REPORT AND RECOMMENDATION TO DISMISS § 2241 PETITION

On or about June 12, 2018, Petitioner Ebony Chambers Stillwell, a federal prisoner proceeding pro se, filed a petition for writ of habeas corpus pursuant to 28 U.S.C. § 2241. ECF No. 1. On September 4, 2018, Respondent filed a motion to dismiss the petition, with exhibits. ECF No. 8. Petitioner has not filed a reply, although given the opportunity to do so. See ECF No. 6.

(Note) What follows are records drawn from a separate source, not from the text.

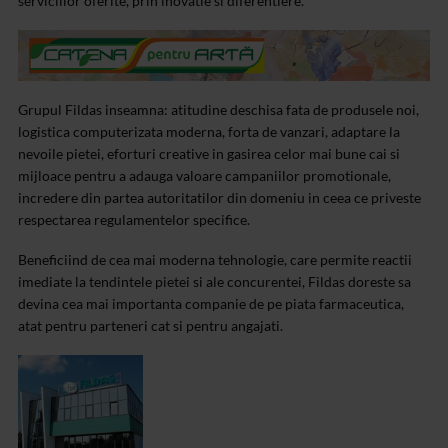
serviciilor oferite, prin inovatie si diferentiere.
Grupul Fildas inseamna: atitudine deschisa fata de produsele noi,
logistica computerizata moderna, forta de vanzari, adaptare la
nevoile pietei, eforturi creative in gasirea celor mai bune cai si
mijloace pentru a adauga valoare campaniilor promotionale,
incredere din partea autoritatilor din domeniu in ceea ce priveste
respectarea regulamentelor specifice.
Beneficiind de cea mai moderna tehnologie, care permite reactii
imediate la tendintele pietei si ale concurentei, Fildas doreste sa
devina cea mai importanta companie de pe piata farmaceutica,
atat pentru parteneri cat si pentru angajati.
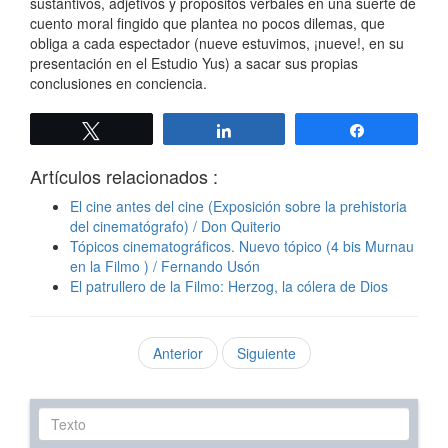
sustantivos, adjetivos y propósitos verbales en una suerte de
cuento moral fingido que plantea no pocos dilemas, que
obliga a cada espectador (nueve estuvimos, ¡nueve!, en su
presentación en el Estudio Yus) a sacar sus propias
conclusiones en conciencia.
Twittear
Compartir
Compartir
Artículos relacionados :
El cine antes del cine (Exposición sobre la prehistoria
del cinematógrafo) / Don Quiterio
Tópicos cinematográficos. Nuevo tópico (4 bis Murnau
en la Filmo ) / Fernando Usón
El patrullero de la Filmo: Herzog, la cólera de Dios
Anterior
Siguiente
Texto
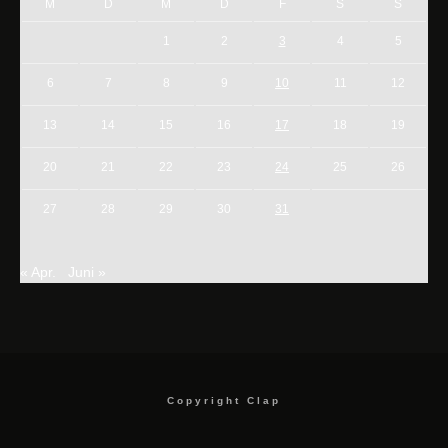
M
D
M
D
F
S
S
1
2
3
4
5
6
7
8
9
10
11
12
13
14
15
16
17
18
19
20
21
22
23
24
25
26
27
28
29
30
31
« Apr.
Juni »
Copyright Clap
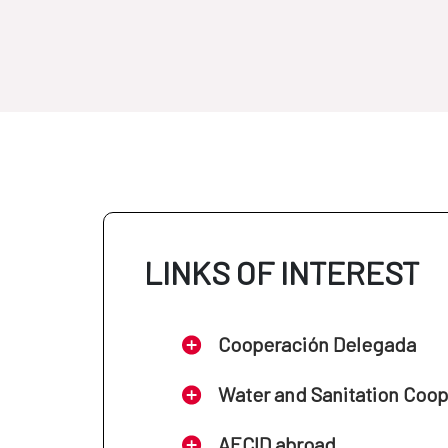
LINKS OF INTEREST
Cooperación Delegada
Water and Sanitation Coo
AECID abroad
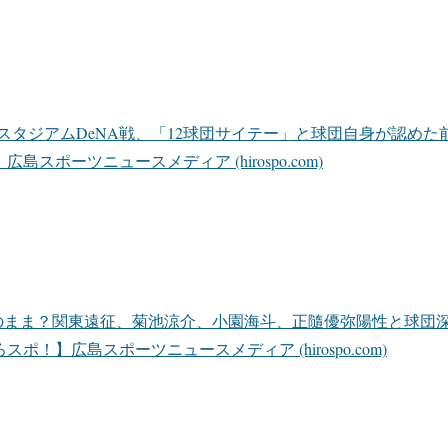
スタジアムDeNA戦、「12球団サイテー」と球団自身が認めた
島スポーツニュースメディア (hirospo.com)
のまま？関東遠征、菊池涼介、小園海斗、正隨優弥陽性と球団
スポ！】広島スポーツニュースメディア (hirospo.com)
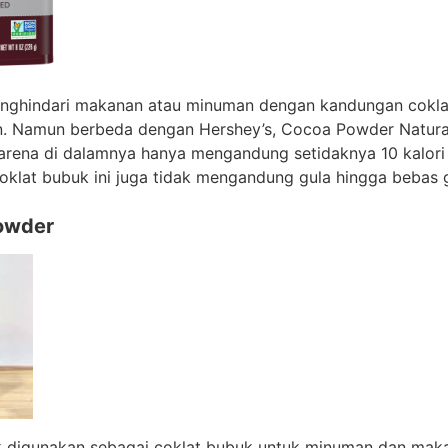
nghindari makanan atau minuman dengan kandungan coklat
 Namun berbeda dengan Hershey’s, Cocoa Powder Natura
 karena di dalamnya hanya mengandung setidaknya 10 kalori
 coklat bubuk ini juga tidak mengandung gula hingga bebas 
owder
ok digunakan sebagai coklat bubuk untuk minuman dan mak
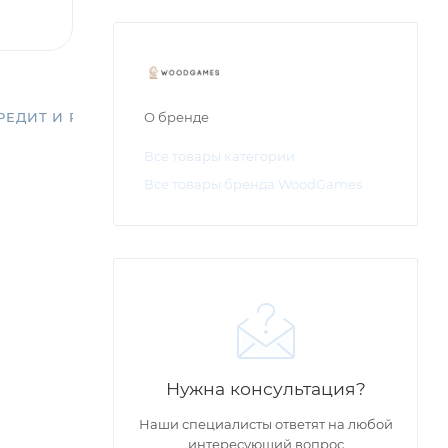
РЕДИТ И РАССРОЧКА
О бренде
Все товары категории
Все товары бренда WoodGames
Нужна консультация?
Наши специалисты ответят на любой
интересующий вопрос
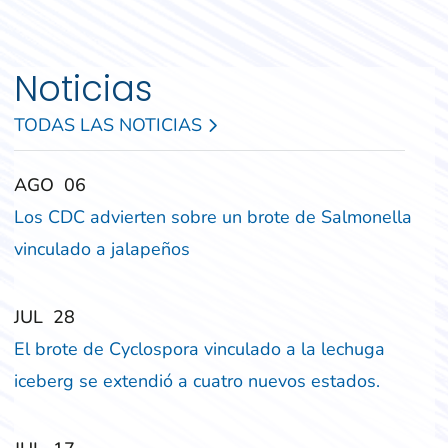
Noticias
TODAS LAS NOTICIAS
‎‎AGO
‎‎06
Los CDC advierten sobre un brote de Salmonella
vinculado a jalapeños
‎‎JUL
‎‎28
El brote de Cyclospora vinculado a la lechuga
iceberg se extendió a cuatro nuevos estados.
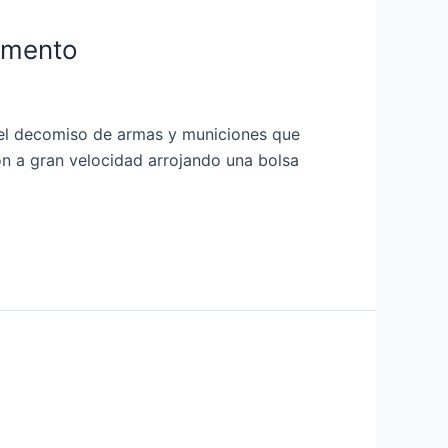
mamento
n el decomiso de armas y municiones que
on a gran velocidad arrojando una bolsa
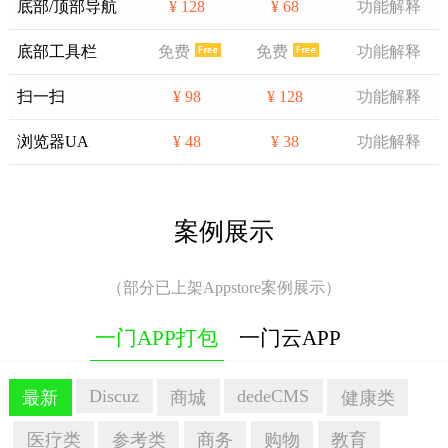
底部/顶部导航
¥ 128
¥ 68
功能解释
底部工具栏
免费
免费
功能解释
扫一扫
¥ 98
¥ 128
功能解释
浏览器UA
¥ 48
¥ 38
功能解释
案例展示
（部分已上架Appstore案例展示）
一门APP打包
一门云APP
Discuz
dedeCMS
最新
商城
健康类
医疗类
参考类
商务
购物
教育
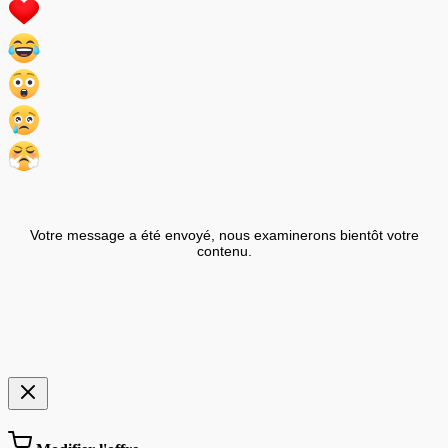
Votre message a été envoyé, nous examinerons bientôt votre
contenu.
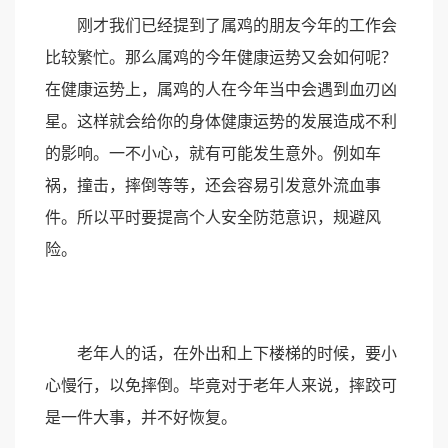
刚才我们已经提到了属鸡的朋友今年的工作会
比较繁忙。那么属鸡的今年健康运势又会如何呢？
在健康运势上，属鸡的人在今年当中会遇到血刃凶
星。这样就会给你的身体健康运势的发展造成不利
的影响。一不小心，就有可能发生意外。例如车
祸，撞击，摔倒等等，还会容易引发意外流血事
件。所以平时要提高个人安全防范意识，规避风
险。
老年人的话，在外出和上下楼梯的时候，要小
心慢行，以免摔倒。毕竟对于老年人来说，摔跤可
是一件大事，并不好恢复。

The matter was referred to the undersigned United States Magistrate Judge for report and recommendation pursuant to 28 U.S.C. § 636 and Northern District of Florida Local Rule 72.2(B). After careful consideration, the undersigned concludes Petitioner has not demonstrated entitlement to proceed under section 2241 and this petition should be dismissed.

Background

On October 25, 2016, Petitioner Ebony Chambers Stillwell pleaded guilty to conspiracy to commit bank fraud in violation of 18 U.S.C. § 1349, in case number 8:16-cr-210-T-33TGW in the United States District Court for the Middle District of Florida. See ECF Nos. 8-1 (Indictment), 8-2 (Clerk's Minutes), 8-3 (Judgment). On March 17, 2017, the court sentenced Stillwell, in accordance with the plea agreement, to thirty-six (36) months in prison, followed by five (5) years of supervised release, as well as ordering restitution in the amount of $249,997.55 and imposing a forfeiture money judgment in the amount of $252,107.07. ECF No. 8-3. Stillwell did not file a direct appeal or a motion for relief from judgment pursuant to 28 U.S.C. § 2255. See ECF No. 8 at 2, ECF No. 8-4.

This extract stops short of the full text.